What to work on: Among the records below, find the line with "de um ambiente de apoio até o acesso a" and the line with "plusieurs spectacles; mais". Set down both and every line between, exactly and with no pictures, but nothing else.
┌──
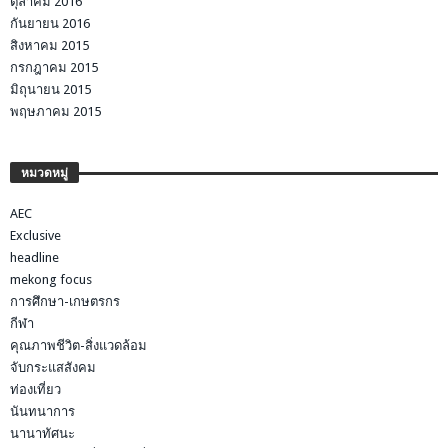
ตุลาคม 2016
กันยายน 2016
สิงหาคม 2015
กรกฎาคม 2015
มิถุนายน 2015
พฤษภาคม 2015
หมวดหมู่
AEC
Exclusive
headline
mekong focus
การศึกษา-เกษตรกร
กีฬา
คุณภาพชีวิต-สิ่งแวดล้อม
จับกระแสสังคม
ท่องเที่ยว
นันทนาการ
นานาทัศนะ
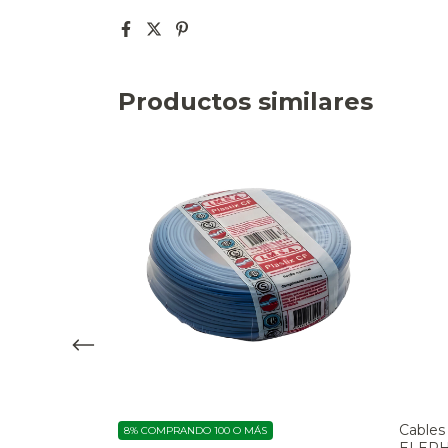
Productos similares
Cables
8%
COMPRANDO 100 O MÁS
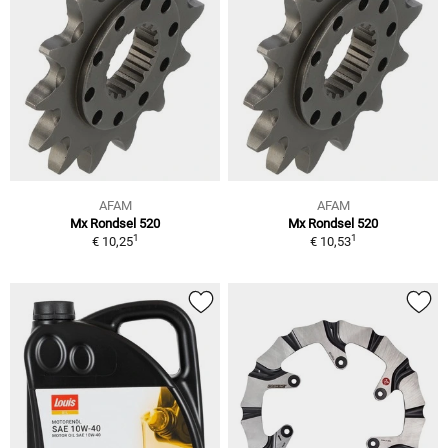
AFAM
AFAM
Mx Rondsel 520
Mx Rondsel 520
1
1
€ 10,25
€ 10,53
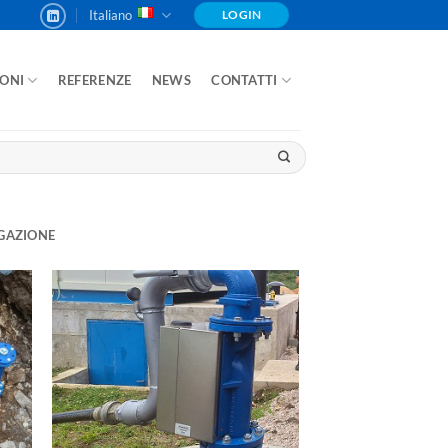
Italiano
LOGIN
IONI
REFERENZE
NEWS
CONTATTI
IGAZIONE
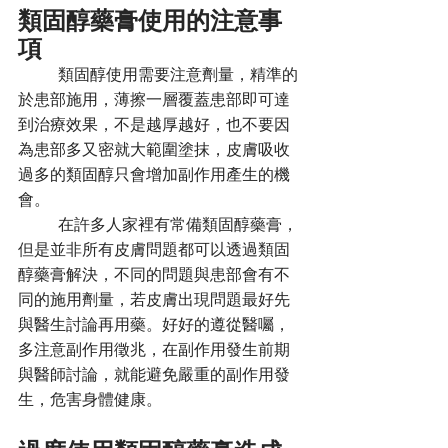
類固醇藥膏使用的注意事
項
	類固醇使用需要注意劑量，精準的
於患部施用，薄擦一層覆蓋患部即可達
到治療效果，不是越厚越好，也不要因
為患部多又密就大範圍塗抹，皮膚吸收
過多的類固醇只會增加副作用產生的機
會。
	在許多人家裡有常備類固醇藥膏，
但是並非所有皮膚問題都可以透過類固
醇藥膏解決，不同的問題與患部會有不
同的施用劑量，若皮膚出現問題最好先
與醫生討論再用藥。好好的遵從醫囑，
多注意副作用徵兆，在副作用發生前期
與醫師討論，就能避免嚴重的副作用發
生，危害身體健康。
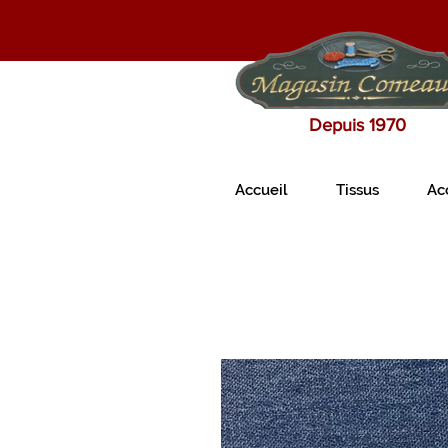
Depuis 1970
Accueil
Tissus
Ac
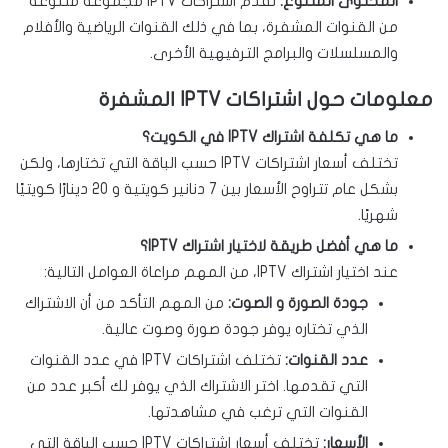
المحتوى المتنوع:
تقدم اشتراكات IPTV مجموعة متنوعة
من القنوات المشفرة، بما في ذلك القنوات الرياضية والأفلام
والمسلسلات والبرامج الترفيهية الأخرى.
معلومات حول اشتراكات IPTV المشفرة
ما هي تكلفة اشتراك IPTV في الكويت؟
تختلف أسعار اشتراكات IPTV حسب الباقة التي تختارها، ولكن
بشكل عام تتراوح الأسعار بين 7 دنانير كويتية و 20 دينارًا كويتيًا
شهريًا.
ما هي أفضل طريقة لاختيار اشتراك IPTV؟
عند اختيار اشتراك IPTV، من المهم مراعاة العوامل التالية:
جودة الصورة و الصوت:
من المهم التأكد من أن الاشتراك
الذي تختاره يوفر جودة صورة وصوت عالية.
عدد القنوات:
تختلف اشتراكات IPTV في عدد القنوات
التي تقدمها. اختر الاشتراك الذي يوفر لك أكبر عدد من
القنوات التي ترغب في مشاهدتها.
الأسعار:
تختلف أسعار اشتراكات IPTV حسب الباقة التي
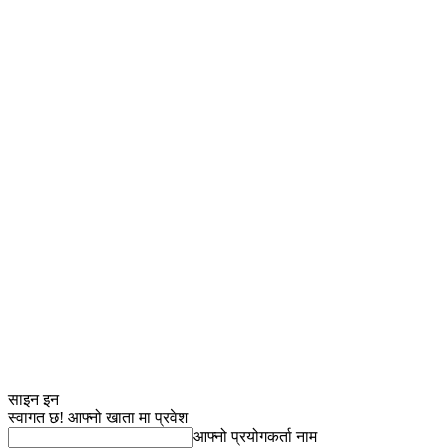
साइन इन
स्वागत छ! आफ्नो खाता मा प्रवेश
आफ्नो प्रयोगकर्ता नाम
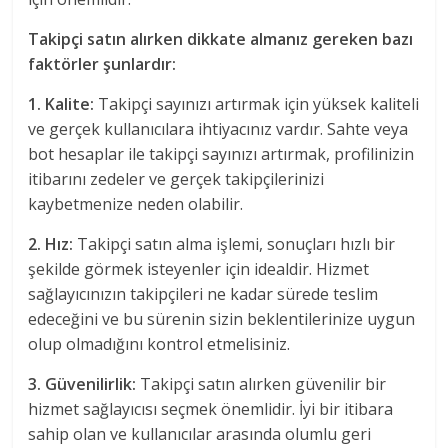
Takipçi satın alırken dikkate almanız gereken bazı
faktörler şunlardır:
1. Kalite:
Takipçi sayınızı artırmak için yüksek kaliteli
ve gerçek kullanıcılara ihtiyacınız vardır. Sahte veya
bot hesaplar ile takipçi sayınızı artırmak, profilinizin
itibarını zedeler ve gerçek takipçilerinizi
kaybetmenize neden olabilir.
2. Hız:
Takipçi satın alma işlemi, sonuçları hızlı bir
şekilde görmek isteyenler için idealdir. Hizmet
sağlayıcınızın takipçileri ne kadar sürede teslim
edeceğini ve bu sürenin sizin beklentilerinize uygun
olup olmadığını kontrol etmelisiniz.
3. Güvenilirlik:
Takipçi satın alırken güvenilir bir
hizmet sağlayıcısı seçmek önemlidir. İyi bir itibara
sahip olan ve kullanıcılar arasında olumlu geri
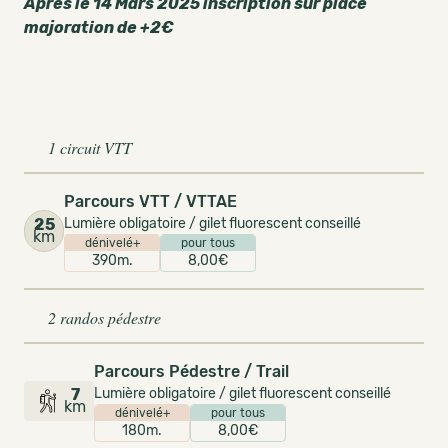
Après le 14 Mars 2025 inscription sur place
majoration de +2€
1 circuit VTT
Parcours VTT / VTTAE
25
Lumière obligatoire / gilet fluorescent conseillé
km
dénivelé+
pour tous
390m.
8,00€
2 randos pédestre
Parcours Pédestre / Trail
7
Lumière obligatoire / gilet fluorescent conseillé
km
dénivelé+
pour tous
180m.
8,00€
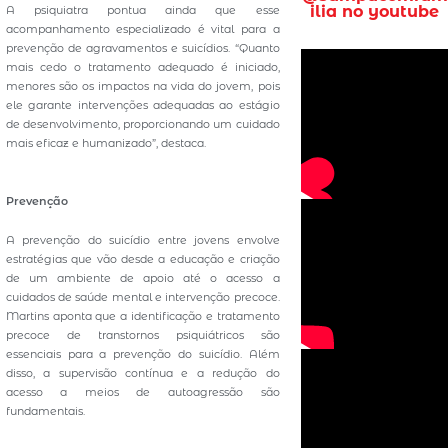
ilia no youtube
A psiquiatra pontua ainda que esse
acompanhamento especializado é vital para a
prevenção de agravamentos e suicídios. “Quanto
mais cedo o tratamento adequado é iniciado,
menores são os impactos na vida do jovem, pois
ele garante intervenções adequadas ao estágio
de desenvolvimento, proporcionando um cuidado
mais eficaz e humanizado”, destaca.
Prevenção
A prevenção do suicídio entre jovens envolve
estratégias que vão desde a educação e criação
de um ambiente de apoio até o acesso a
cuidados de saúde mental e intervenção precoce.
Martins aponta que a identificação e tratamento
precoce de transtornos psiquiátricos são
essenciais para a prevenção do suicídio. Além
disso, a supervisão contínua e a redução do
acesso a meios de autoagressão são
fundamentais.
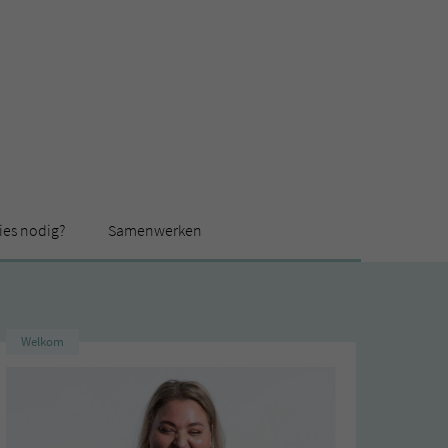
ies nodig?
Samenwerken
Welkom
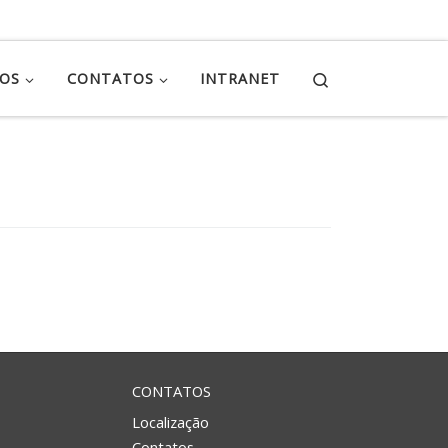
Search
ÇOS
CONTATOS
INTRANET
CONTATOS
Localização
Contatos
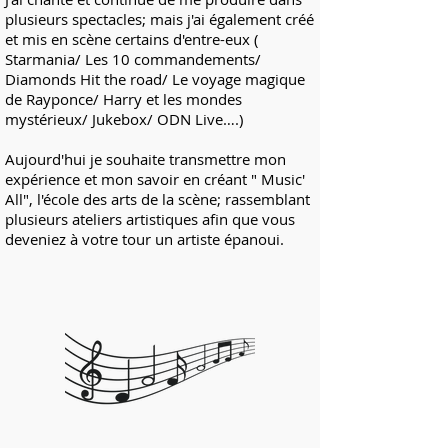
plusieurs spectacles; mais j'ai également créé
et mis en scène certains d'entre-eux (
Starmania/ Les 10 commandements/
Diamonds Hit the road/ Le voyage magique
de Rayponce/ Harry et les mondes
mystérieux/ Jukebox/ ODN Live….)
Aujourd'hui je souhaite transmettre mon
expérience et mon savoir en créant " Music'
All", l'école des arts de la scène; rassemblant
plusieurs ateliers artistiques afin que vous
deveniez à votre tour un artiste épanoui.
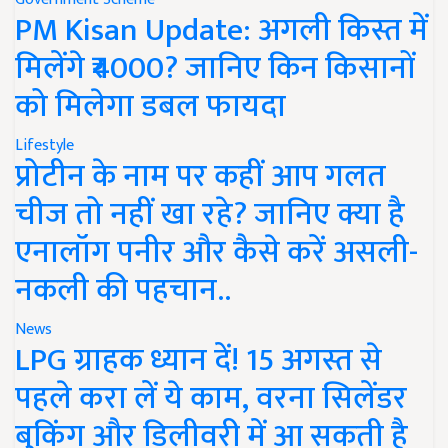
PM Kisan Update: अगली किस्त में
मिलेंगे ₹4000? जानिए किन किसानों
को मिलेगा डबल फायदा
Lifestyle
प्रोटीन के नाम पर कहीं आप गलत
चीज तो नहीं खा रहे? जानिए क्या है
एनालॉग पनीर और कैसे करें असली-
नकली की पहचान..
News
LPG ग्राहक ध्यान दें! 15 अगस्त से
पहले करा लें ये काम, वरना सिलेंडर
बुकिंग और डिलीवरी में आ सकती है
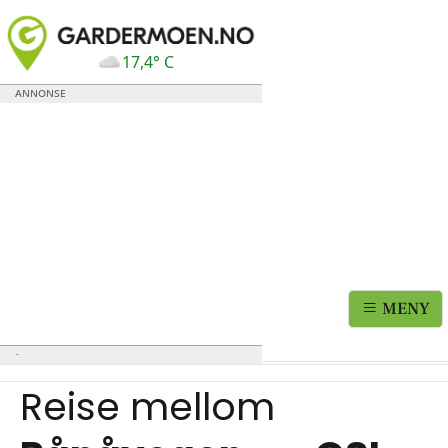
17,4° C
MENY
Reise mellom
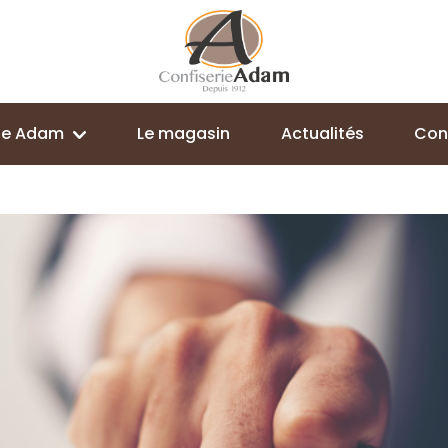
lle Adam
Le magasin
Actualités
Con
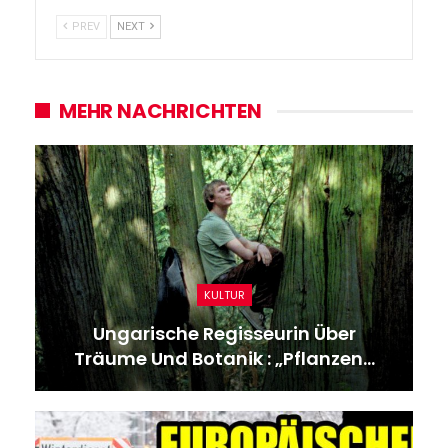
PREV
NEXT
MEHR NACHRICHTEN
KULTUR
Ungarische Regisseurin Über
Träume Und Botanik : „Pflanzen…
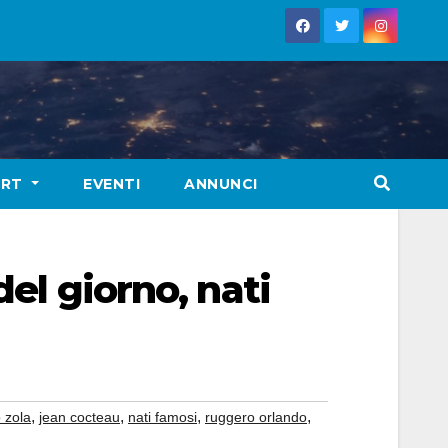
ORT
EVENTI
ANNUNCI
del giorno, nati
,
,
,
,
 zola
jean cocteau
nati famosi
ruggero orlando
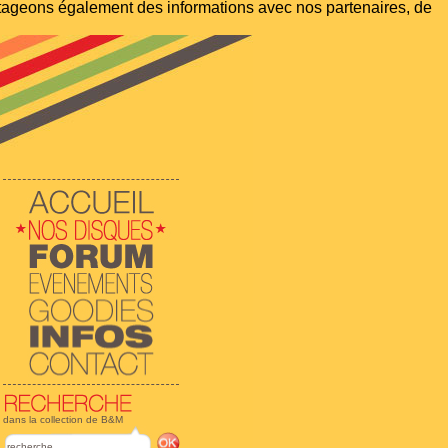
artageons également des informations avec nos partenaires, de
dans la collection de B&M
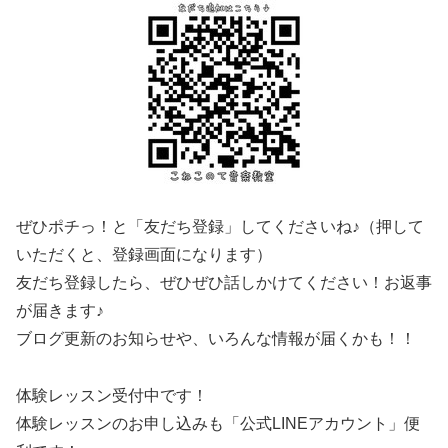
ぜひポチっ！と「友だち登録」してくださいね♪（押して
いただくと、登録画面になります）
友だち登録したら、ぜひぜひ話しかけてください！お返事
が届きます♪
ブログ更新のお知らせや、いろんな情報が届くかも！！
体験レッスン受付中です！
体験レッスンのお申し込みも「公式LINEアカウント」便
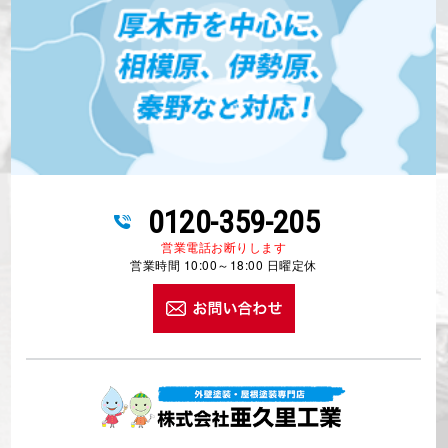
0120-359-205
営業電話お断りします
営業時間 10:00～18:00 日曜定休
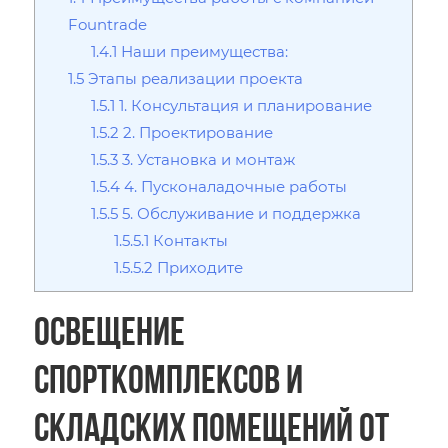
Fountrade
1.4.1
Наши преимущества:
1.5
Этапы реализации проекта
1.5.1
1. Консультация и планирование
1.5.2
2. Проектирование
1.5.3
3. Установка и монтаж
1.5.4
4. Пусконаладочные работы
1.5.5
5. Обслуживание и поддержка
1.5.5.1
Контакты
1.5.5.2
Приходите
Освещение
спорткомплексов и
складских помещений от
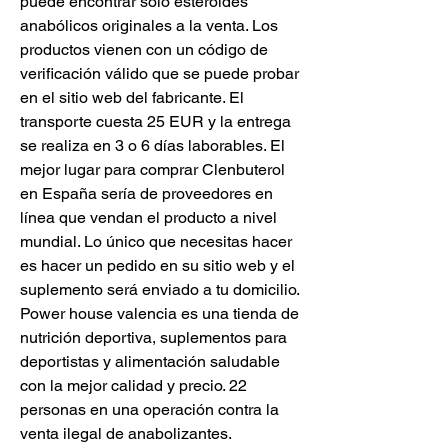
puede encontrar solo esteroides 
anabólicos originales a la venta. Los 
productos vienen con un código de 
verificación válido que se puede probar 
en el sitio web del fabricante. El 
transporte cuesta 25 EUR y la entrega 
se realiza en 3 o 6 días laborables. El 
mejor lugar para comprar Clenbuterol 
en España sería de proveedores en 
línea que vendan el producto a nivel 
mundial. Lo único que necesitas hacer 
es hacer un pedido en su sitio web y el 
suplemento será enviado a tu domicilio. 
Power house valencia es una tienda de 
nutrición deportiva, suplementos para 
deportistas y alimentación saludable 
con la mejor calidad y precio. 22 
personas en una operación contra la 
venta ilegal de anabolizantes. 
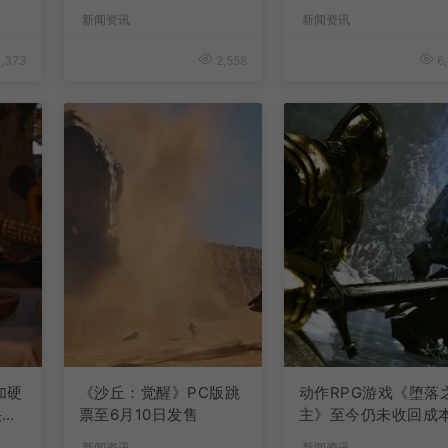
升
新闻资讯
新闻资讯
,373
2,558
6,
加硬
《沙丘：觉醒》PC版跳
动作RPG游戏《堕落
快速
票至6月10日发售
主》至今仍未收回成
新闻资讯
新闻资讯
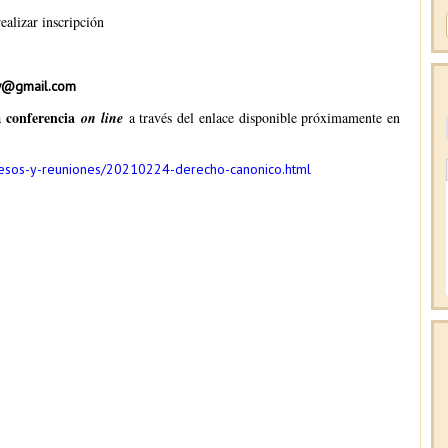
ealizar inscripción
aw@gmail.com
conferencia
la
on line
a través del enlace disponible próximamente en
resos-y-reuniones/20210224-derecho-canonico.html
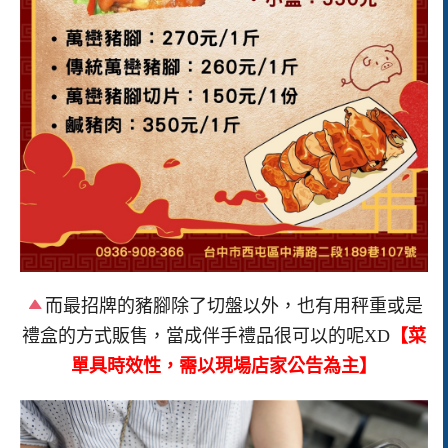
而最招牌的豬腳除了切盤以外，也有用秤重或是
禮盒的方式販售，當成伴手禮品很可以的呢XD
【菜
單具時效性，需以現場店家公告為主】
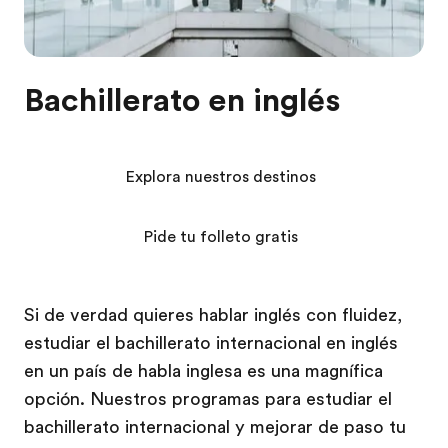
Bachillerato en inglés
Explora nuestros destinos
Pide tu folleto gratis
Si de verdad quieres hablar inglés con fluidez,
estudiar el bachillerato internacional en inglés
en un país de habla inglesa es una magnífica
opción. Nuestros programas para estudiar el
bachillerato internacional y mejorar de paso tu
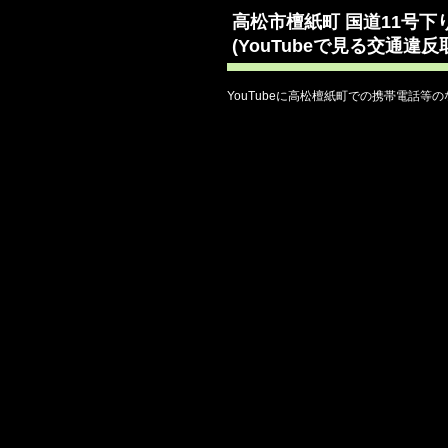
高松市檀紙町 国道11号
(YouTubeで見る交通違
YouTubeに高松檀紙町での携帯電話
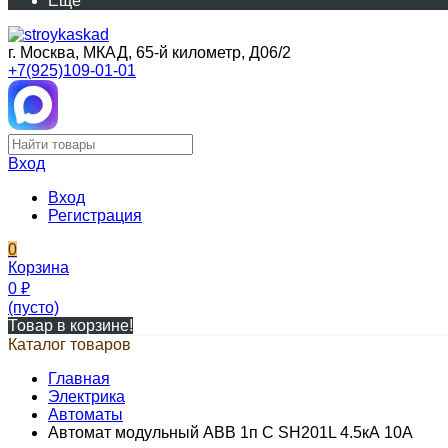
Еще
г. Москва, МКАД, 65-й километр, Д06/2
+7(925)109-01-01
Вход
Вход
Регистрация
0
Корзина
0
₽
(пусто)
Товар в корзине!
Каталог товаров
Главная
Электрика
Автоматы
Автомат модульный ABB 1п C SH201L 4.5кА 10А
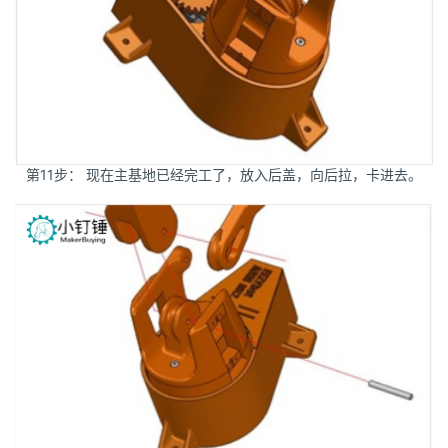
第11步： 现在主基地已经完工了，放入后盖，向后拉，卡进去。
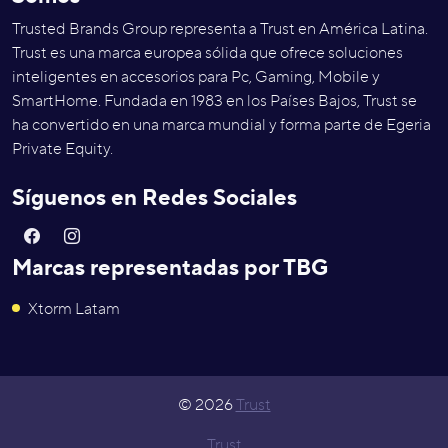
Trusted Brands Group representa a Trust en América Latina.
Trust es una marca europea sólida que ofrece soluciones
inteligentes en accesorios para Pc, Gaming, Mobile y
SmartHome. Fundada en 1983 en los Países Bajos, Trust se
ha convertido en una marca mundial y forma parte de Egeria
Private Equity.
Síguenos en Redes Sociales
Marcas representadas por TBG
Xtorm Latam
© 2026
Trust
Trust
└──
Exercise result:
de um ambiente de apoio até o acesso a
cuidados de saúde mental e intervenção precoce.
Martins aponta que a identificação e tratamento
precoce de transtornos psiquiátricos são
essenciais para a prevenção do suicídio. Além
disso, a supervisão contínua e a redução do
acesso a meios de autoagressão são
fundamentais.
ies nodig?
Samenwerken
Welkom
Search
ÇOS
CONTATOS
INTRANET
CONTATOS
Localização
Contatos
plusieurs spectacles; mais j'ai également créé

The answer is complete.